WHAT YOU ARE ASKED TO DO>
Write out every entry exactly as given, but omit the pictures.

Dataset entries>

# # #

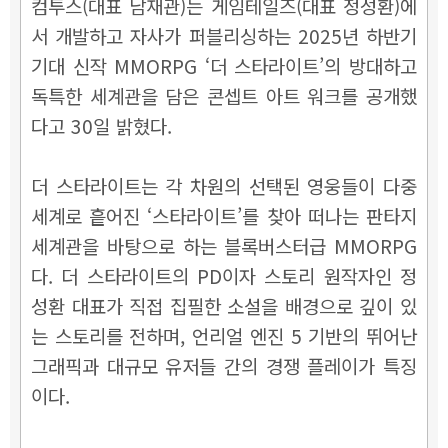
컴투스(대표 남재관)는 게임테일즈(대표 정성환)에
서 개발하고 자사가 퍼블리싱하는 2025년 하반기
기대 신작 MMORPG ‘더 스타라이트’의 방대하고
독특한 세계관을 담은 콘셉트 아트 워크를 공개했
다고 30일 밝혔다.
더 스타라이트는 각 차원의 선택된 영웅들이 다중
세계로 흩어진 ‘스타라이트’를 찾아 떠나는 판타지
세계관을 바탕으로 하는 블록버스터급 MMORPG
다. 더 스타라이트의 PD이자 스토리 원작자인 정
성환 대표가 직접 집필한 소설을 배경으로 깊이 있
는 스토리를 전하며, 언리얼 엔진 5 기반의 뛰어난
그래픽과 대규모 유저들 간의 경쟁 플레이가 특징
이다.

# # #

TASK RESULT>
컴투스(대표 남재관)는 게임테일즈(대표 정성환)에
서 개발하고 자사가 퍼블리싱하는 2025년 하반기
기대 신작 MMORPG ‘더 스타라이트’의 방대하고
독특한 세계관을 담은 콘셉트 아트 워크를 공개했
다고 30일 밝혔다.
더 스타라이트는 각 차원의 선택된 영웅들이 다중
세계로 흩어진 ‘스타라이트’를 찾아 떠나는 판타지
세계관을 바탕으로 하는 블록버스터급 MMORPG
다. 더 스타라이트의 PD이자 스토리 원작자인 정
성환 대표가 직접 집필한 소설을 배경으로 깊이 있
는 스토리를 전하며, 언리얼 엔진 5 기반의 뛰어난
그래픽과 대규모 유저들 간의 경쟁 플레이가 특징
이다.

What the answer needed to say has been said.